Yunita membukakan pintu belakang untuk bosnya, sayangnya pria menjengkelkan itu tak mau.
"Aku mau didepan!" perintahnya.
"Siap...!" jawab Yunita. Yunita pun membukakan pintu penumpang bagian depan untuk monster galak ini.
"Siapa tadi yang membawakan baju untukku?" tanya Robet ketus.
"Pak Jaya," jawab Yunita.
"Mana sekarang?" tanyanya lagi.
"Dia jemput mami,"
"Ooo, tadi kamu kasih tips ga sama petugas fale?"
"Kasih!" jawab Yunita, dasar cerewet, kembali Yunita mengerutu dalam hatinya.
"Berapa?" tanya Robet lagi. Ya Tuhan pria ini, kalau ga takut dilaknat sama Allah, Yunita pasti memilih diam.
"Seperti biasa," jawab Yunita pelan sambil memakai sabuk pengamanya.
Yunita membelah rambutnya dan kembali menutupi buah dadanya. Mengancingkan bajunya hingga sampai keleher. Dia ga mau dianggap menggoda oleh predator berwujud manusia ini.
Yunita membawa mobilnya dengan sangat tenang, tetap fokus pada jalanan yang ada didepannya, terus taat pada pekerjaannya. Dia juga memasang eairphone di telinganya agar memudahkannya menerima panggilan telpon.
"Aku lapar! kita mampir ke resto dulu !" pinta Robet.
"Tapi Pak, rapat akan dimulai setengah jam lagi," jawab Yunita tegas.
"Kamu pikir kalau aku laper bisa kerja!" hardik Robet. Ya Tuhan kenapa pria ini, manusia bukan sih. Perasaan cari gara gara terus dah. Yunita melirik kesal kearah Robet. Kesal jengkel sebel semua jadi satu.
__ADS_1
"Tapi Pak....!" kembali Yunita menawar.
"Siapa bosnya?" tanya Robet menantang sanggahan Yunita.
"Bosnya ya pak Giral lah, papinya Pak bos," jawab Yunita tenang. Robet tak menjawab karena itulah kenyataanya. Robet hanya melirik jengkel pada istri yang selalu benar saat jawabnya.
"Ahh....cepat bawa mobilnya, dan katakan pada Silvi untuk memesan makanan untukku!" perintah Robet lagi. Ya Tuhan pria ini kenapa sih, marah mulu dah seperti kurang jatah aja dari istrinya, uppsss dia memang belum dapat jatah, Yunita tertawa dalam hatinya. Tapi wajahnya tersenyum menunjukan betapa lucunya pemikiranya.
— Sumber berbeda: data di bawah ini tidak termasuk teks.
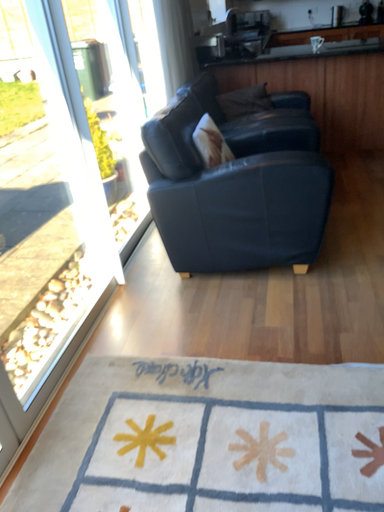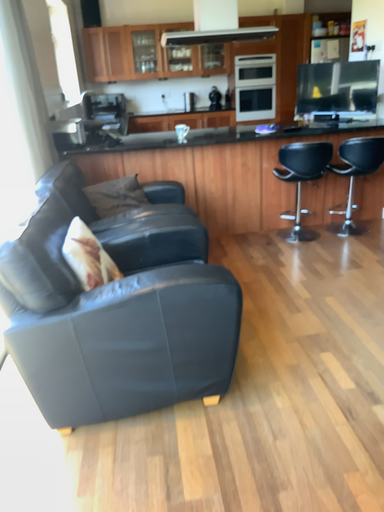 Question: How did the camera likely rotate when shooting the video?

Choices:
 (A) rotated upward
 (B) rotated downward

Answer: (A) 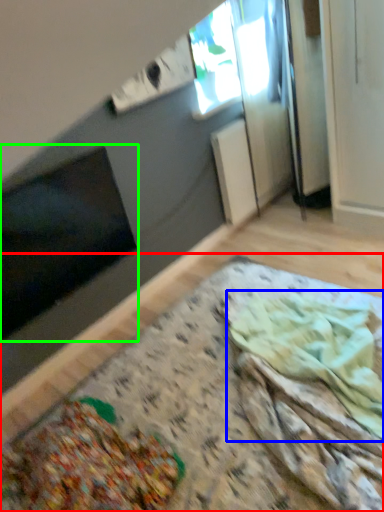 Question: Estimate the real-world distances between objects in this image. Which object is farther from table (highlighted by a red box), food (highlighted by a blue box) or window screen (highlighted by a green box)?

Choices:
 (A) food
 (B) window screen

Answer: (B) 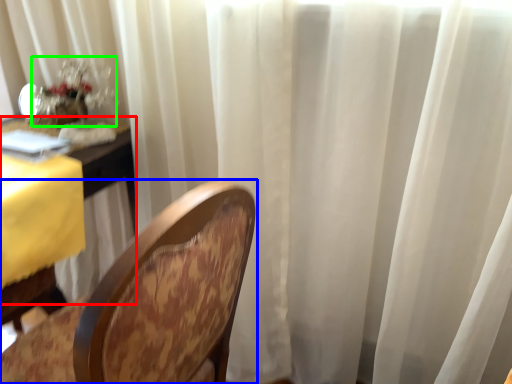 Question: Considering the real-world distances, which object is farthest from table (highlighted by a red box)? chair (highlighted by a blue box) or floral arrangement (highlighted by a green box)?

Choices:
 (A) chair
 (B) floral arrangement

Answer: (A) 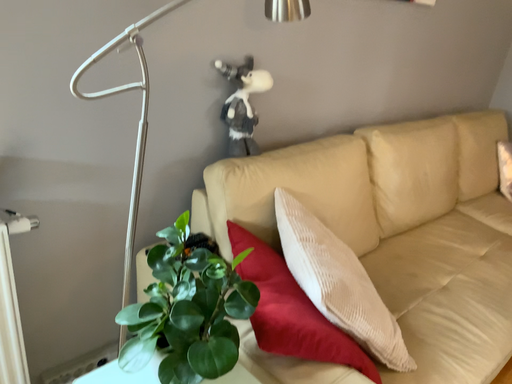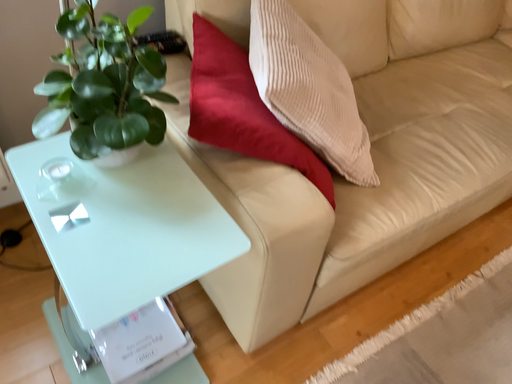 Question: Which way did the camera rotate in the video?

Choices:
 (A) rotated downward
 (B) rotated upward

Answer: (A) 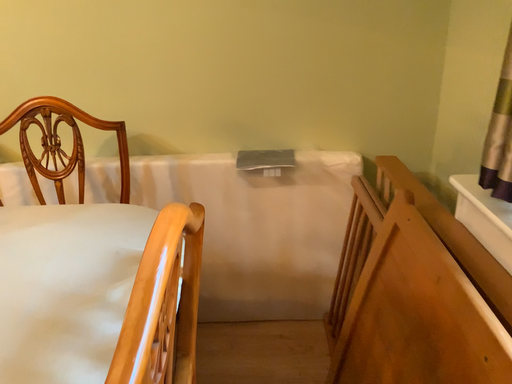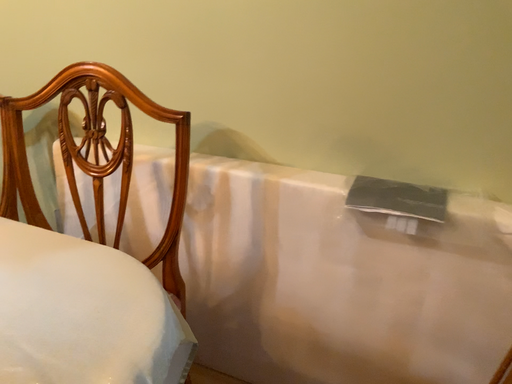 Question: Which way did the camera rotate in the video?

Choices:
 (A) rotated left
 (B) rotated right

Answer: (A) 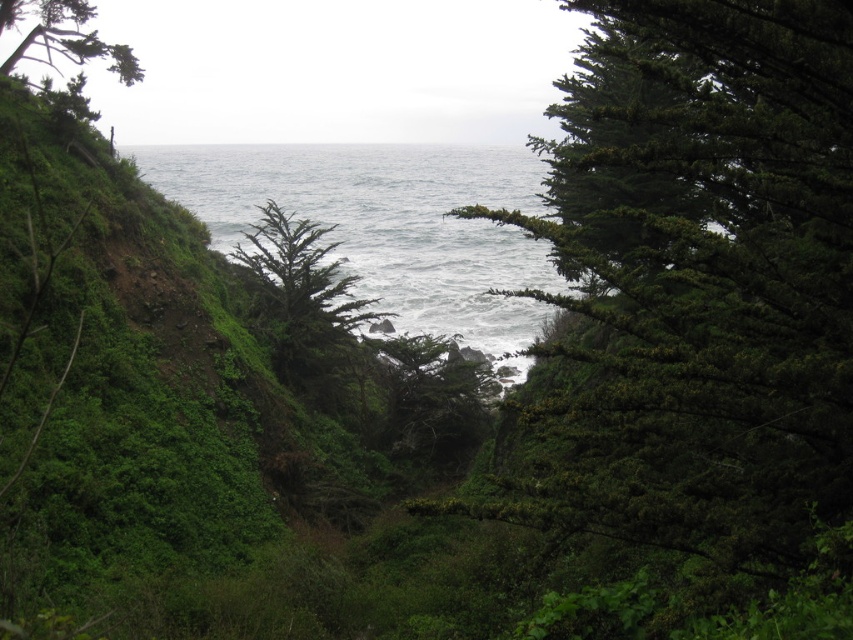 Question: Considering the real-world distances, which object is farthest from the green needle-like foliage at center?

Choices:
 (A) gray water at center
 (B) green textured tree at upper left

Answer: (A)

Question: Observing the image, what is the correct spatial positioning of gray water at center in reference to green textured tree at upper left?

Choices:
 (A) right
 (B) left

Answer: (A)

Question: Among these objects, which one is farthest from the camera?

Choices:
 (A) gray water at center
 (B) green textured tree at upper left
 (C) green needle-like foliage at center

Answer: (B)

Question: Considering the real-world distances, which object is closest to the green textured tree at upper left?

Choices:
 (A) green needle-like foliage at center
 (B) gray water at center

Answer: (A)

Question: Is green needle-like foliage at center positioned at the back of gray water at center?

Choices:
 (A) yes
 (B) no

Answer: (B)

Question: Can you confirm if gray water at center is positioned below green textured tree at upper left?

Choices:
 (A) yes
 (B) no

Answer: (B) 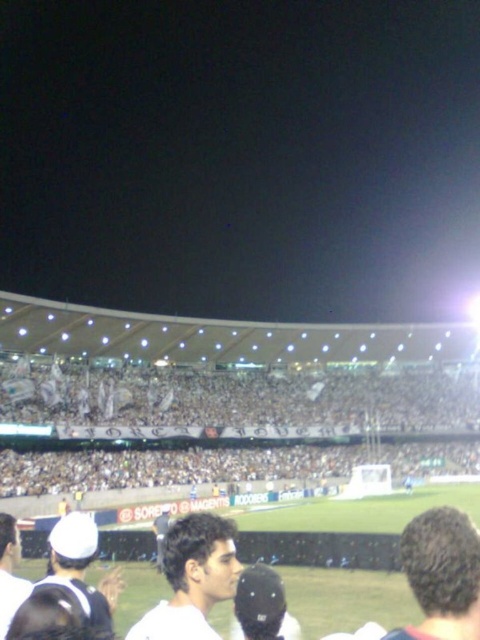 Does white matte cap at lower left have a greater width compared to white matte cap at center?

Yes, white matte cap at lower left is wider than white matte cap at center.

What do you see at coordinates (82, 570) in the screenshot? I see `white matte cap at lower left` at bounding box center [82, 570].

Which is behind, point (106, 637) or point (21, 592)?

The point (21, 592) is behind.

Identify the location of white matte cap at lower left. (82, 570).

Is white matte shirt at center smaller than white matte cap at center?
Robet menangkap senyuman berlukiskan ledekan dari Yunita. Tentu saja ini menyulut emosinya.
"Ngapain kamu senyum senyum, kamu menertawakan perutku !?" tanya Robet dengan nada sedikit tinggi.
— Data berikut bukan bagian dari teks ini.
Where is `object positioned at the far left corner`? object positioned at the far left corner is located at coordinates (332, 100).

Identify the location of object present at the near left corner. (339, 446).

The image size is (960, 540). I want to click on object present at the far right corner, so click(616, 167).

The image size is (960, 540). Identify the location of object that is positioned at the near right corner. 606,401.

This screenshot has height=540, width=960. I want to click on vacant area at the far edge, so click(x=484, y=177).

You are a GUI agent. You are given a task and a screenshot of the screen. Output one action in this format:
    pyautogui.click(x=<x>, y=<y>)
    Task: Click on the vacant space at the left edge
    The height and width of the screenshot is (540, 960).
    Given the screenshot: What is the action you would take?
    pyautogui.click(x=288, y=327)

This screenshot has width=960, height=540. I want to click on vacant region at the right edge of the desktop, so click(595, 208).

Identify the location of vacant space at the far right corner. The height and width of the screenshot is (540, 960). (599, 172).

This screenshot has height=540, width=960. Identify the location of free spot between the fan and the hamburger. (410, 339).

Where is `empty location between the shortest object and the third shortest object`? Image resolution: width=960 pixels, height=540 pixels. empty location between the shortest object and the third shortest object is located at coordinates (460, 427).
"Tidak Pak, mana saya berani menertawakan Bapak," jawab Yunita pelan. Dia tak mau membuat Robet semakin geram padanya. Padahal ini sungguh lucu, pemarah yang arogan. Cute sekali mukanya kalau laper batin Yunita.
Yunita pun mengikuti perintah suaminya, menghubungi sekretaris pribadi suaminya dan memintanya untuk memesan makanan yang dimintaa Robet.
Sepuluh menit kemudian mereka sampai di hotel milik keluarga Robet, Hotel bintang lima itu memang terlihat sangat mewah.
Yunita membukakan pintu untuk bosnya, Sebelum turun Robet masih sempat menatap wajah Yunita yang terlihat ayu dan teduh. Sungguh, jika masa lalu Yunita baik pasti Robet tak akan marah. Pasti Robet akan memperlakukan dia dengan sangat baik. Yunita pasti sudah menjadi ratunya, baik itu luar maupun dalam hatinya.
"Ikut aku naik ke atas!" pinta Robet.
"Siap Pak!" jawab Yunita, kemudian dia pun memberikan kunci mobilnya pada petugas di sana, dan mengikuti langkah sang big bos.
"Dua puluh menit Pak!" jawab Yunita. Mereka terus saja melajukan langkahnya.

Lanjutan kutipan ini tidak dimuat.